The book does a good job of analyzing the countries involved, although he gives much bigger role to the Soviets than many historians do. As he looks at Japan, he shows that it was dominated by the military and riven by internal factions. The army in Manchurian was divided into competing sections, all of whom set up client states. Japan pumped money into Manchuria but when the Chinese began boycotting Japanese goods, it became a national security issue because the states were supposed to pay for themselves rather than drain the Japanese economy. But the army, not the civilian government, was making decisions. Since the military didn't make economic projections on how the war would affect the economy long-term or how they would pay for it, they made a operational decision to invade without considering the economic ramifications.

The author has a very favorable view of Chiang Kai-shek. He did his best with little actual power. His power base was the army but he controlled less than half the men under arms in China. Because of these constraints on his power and the constant conflict with the CCP and then the Japanese, he had no time to build institutions that might have stabilized his government and China.

By contrast, the book presents a a very harsh view of Stalin (which is not hard to do), suggesting that he manipulated the Shanghai massacre to gain leverage over Trotsky. And then that he manipulated the Xian incident to get China into the war, which would bog down Japan. Mao and Chiang both thought they'd get Russian help but once they were involved, Stalin had what he needed (Japan occupied) so he didn't help much after that..

The section on the Japanese invasion of China is interesting but slanted.

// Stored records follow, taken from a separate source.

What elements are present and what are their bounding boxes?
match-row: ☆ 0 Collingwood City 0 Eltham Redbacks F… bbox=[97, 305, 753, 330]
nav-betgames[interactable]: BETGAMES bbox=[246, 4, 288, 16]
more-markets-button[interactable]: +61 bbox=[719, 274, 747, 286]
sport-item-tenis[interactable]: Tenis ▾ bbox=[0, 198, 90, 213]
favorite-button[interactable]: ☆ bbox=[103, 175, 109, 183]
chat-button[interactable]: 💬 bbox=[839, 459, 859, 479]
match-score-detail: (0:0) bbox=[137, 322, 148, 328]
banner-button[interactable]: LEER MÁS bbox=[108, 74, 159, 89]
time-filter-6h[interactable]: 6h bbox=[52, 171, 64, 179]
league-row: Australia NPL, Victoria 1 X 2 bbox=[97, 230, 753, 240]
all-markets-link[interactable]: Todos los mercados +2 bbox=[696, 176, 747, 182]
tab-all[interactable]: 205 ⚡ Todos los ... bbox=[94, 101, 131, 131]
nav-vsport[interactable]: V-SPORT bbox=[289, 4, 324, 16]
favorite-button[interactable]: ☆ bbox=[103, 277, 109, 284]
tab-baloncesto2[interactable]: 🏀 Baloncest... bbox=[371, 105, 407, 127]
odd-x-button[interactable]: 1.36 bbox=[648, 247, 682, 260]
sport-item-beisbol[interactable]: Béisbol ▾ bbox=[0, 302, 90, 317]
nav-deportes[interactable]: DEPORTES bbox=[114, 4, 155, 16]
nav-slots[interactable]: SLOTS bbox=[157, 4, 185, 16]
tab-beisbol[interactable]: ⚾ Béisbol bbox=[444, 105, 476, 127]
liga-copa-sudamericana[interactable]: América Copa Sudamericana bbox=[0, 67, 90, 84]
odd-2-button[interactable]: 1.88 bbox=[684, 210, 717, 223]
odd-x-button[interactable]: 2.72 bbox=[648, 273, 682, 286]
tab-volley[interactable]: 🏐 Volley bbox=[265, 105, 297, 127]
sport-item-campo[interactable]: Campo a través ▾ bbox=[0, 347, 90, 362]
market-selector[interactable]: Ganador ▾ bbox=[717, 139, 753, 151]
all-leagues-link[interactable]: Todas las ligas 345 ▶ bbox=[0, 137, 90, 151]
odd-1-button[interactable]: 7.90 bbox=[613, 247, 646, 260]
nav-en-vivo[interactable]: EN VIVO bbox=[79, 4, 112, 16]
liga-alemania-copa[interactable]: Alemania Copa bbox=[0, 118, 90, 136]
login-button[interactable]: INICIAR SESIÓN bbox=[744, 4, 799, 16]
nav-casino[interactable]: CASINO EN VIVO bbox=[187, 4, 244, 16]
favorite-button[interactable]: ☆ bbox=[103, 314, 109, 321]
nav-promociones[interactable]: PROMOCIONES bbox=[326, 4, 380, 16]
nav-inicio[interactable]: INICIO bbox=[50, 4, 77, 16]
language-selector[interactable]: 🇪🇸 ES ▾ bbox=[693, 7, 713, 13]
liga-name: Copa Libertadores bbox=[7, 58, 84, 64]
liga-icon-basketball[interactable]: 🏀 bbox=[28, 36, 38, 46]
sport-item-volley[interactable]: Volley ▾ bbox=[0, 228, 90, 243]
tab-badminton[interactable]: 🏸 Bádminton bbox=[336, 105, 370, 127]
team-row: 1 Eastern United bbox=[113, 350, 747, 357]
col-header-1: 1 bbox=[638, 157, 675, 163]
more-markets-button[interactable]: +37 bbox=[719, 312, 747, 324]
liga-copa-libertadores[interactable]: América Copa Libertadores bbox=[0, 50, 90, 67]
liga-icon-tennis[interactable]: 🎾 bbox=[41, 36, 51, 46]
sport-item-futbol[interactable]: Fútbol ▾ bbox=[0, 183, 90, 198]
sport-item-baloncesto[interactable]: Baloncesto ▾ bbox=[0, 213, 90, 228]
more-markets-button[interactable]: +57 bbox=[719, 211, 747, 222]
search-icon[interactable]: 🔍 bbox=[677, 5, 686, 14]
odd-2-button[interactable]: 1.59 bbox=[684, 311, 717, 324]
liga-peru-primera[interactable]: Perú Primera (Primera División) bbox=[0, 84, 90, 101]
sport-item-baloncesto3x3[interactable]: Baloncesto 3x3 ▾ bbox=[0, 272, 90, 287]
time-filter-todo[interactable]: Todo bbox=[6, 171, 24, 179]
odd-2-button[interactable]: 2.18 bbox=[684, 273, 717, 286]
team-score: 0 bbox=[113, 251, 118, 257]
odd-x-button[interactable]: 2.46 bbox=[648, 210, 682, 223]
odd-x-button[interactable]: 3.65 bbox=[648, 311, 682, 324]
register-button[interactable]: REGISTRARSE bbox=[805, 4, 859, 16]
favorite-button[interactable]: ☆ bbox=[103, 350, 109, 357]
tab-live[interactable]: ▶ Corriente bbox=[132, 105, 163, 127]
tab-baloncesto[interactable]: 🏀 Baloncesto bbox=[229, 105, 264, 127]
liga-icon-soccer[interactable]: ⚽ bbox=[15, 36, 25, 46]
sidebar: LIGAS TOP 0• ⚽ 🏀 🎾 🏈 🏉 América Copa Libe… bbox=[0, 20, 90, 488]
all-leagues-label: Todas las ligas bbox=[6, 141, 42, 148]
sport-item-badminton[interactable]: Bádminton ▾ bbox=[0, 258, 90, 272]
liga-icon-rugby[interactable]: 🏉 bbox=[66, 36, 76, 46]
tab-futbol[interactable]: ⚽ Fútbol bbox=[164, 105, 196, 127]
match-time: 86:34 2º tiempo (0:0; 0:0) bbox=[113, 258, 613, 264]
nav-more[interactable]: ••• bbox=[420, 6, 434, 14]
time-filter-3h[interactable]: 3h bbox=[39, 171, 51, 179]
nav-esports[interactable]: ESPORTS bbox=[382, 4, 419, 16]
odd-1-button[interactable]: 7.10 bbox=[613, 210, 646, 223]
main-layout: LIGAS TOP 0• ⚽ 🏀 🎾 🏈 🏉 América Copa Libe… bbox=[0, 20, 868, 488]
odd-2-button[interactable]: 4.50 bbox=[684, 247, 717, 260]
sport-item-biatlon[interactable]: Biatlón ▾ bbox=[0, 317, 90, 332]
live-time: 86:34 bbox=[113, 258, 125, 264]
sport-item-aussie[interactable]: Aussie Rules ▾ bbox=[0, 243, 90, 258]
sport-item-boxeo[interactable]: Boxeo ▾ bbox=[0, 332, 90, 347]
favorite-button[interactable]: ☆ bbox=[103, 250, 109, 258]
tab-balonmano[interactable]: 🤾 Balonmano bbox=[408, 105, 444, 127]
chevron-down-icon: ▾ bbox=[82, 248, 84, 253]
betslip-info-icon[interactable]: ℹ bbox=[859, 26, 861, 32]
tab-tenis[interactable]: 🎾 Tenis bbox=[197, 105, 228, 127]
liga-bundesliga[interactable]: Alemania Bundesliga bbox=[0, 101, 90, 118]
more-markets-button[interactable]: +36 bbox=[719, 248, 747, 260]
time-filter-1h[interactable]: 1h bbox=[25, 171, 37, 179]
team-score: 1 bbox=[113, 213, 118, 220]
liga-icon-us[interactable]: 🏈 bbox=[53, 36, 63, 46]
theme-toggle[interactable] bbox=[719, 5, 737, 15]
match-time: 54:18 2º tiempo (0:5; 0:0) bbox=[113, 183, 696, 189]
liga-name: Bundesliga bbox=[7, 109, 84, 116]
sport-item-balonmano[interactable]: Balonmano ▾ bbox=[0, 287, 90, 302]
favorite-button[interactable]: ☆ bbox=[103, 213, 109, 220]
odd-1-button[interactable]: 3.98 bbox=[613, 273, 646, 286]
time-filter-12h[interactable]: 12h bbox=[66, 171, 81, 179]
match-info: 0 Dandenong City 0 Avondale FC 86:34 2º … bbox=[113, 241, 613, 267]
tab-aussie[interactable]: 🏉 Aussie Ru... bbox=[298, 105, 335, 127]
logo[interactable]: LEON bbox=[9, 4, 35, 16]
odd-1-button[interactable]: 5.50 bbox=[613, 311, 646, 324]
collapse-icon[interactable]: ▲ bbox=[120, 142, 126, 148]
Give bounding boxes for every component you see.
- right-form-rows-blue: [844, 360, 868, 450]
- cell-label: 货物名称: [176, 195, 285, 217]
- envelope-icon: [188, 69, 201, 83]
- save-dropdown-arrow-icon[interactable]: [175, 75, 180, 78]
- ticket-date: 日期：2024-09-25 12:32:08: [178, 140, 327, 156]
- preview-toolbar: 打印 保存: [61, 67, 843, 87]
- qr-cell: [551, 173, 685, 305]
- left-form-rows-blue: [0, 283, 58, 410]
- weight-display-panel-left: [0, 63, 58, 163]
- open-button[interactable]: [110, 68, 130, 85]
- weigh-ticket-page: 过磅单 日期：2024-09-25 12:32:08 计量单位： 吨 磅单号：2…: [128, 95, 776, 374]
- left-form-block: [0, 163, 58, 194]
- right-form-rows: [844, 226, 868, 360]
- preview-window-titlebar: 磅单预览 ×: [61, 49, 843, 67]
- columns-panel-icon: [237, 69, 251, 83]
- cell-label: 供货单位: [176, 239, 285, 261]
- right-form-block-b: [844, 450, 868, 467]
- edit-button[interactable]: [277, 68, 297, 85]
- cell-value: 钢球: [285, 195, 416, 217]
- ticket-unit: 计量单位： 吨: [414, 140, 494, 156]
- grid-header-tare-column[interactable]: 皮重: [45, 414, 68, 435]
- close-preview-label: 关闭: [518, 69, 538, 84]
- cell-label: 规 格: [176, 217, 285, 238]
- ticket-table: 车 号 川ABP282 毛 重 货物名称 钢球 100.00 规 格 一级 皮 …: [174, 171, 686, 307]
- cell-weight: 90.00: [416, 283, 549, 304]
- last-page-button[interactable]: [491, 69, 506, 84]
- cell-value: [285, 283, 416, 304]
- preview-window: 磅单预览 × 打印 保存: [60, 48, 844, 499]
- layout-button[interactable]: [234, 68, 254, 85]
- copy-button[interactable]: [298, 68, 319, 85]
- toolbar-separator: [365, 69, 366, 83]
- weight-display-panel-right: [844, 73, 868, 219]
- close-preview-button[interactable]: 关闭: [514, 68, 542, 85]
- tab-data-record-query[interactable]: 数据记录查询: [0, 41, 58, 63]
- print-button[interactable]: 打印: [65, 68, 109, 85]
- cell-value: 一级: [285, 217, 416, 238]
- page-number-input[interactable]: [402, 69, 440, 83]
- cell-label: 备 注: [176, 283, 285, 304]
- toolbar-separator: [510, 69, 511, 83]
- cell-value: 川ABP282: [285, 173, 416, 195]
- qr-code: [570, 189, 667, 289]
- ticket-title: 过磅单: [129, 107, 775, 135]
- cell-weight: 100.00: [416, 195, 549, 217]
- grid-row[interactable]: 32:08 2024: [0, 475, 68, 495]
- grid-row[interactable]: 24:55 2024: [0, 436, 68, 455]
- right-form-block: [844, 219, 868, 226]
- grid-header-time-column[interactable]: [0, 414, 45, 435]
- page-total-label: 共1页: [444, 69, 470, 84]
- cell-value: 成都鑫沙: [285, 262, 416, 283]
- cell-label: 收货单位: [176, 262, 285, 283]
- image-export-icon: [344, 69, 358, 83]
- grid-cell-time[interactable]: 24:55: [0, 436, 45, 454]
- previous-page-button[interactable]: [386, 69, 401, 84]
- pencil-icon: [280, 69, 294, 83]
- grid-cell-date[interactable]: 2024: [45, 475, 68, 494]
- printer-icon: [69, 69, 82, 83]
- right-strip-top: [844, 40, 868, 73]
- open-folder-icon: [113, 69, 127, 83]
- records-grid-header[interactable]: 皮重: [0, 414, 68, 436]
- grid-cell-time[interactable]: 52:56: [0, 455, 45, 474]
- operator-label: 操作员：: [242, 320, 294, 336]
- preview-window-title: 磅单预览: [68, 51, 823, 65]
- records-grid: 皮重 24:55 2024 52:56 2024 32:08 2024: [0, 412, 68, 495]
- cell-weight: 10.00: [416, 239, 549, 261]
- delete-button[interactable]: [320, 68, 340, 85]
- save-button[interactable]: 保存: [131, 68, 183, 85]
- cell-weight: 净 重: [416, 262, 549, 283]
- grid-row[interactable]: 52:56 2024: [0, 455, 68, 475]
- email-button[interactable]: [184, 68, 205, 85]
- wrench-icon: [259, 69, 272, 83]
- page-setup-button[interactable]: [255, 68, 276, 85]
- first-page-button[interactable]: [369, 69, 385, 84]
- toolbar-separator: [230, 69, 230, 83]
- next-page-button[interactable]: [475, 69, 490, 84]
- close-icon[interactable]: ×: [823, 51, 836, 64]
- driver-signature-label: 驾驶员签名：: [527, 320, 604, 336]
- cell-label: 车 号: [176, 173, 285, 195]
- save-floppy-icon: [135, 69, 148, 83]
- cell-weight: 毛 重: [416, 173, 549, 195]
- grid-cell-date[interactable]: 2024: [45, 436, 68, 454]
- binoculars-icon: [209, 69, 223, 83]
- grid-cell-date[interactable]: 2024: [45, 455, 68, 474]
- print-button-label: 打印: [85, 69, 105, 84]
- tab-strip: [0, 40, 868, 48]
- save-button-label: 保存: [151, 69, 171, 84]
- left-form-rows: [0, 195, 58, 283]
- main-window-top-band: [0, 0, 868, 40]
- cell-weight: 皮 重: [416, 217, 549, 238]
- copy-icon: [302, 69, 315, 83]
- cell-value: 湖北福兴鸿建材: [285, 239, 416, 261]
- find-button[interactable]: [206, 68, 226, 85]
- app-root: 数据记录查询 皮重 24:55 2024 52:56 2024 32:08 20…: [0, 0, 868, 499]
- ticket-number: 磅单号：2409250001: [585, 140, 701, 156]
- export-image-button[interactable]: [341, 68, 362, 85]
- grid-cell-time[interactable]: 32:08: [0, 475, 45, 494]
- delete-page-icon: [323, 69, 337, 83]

It does a great job in showing that the Japanese government wasn't really in control and that competing elements of the military were running the show, particularly in escalating the war. The entire chapter is about linking together how the Japanese continued to broaden their aims, which included making their peace demands more expensive, while the Chinese could never decide whether to fight the Japanese or with each other (Communist and Nationalist). Both Chinese groups had incentives to make peace so they could fight the other group, but the escalating Japanese demands made that impossible. And the early Japanese success and the cost of the war meant lowering those demands were impossible. There are weaknesses here. He seems to mock the Japanese entrance into the Axis as putting them on center stage to western war planning, but he offers no reason for that hurting the Japanese cause. He doesn't mention that Hitler and Mussolini declared war on the US immediately after Pearl Harbor, partly because of the alliance with Japan. That really helped Japan, although clearly not enough.

When he gets to WWII as a global war, he again fights against what he calls the "conventional tale", in this case arguing for the importance of Chinese and Soviet involvement. He makes a good case for China tying down the majority of the Japanese army. He says that the Chinese couldn't have beaten the Japanese on their own but they made the American job in the Pacific much less costly. As before, he argues that the Guomindang bore the brunt of the fighting, which is true, but the benefit of the doubt that he continually gives Chiang is much more generous than most historians. His emphasis on Russian involvement is less convincing. He argues that this was what allowed the Japanese army to surrender, rather than the atomic bombs. While possible, that explanation needs a lot more support to be compelling. He finishes by showing the costs of the war, starting with the monumental toll on Japan, but also showing the even larger costs to China, particularly the GMD. In this, his emphasis on GMD fighting is clearly setting the stage for the final chapter on the Chinese Civil War.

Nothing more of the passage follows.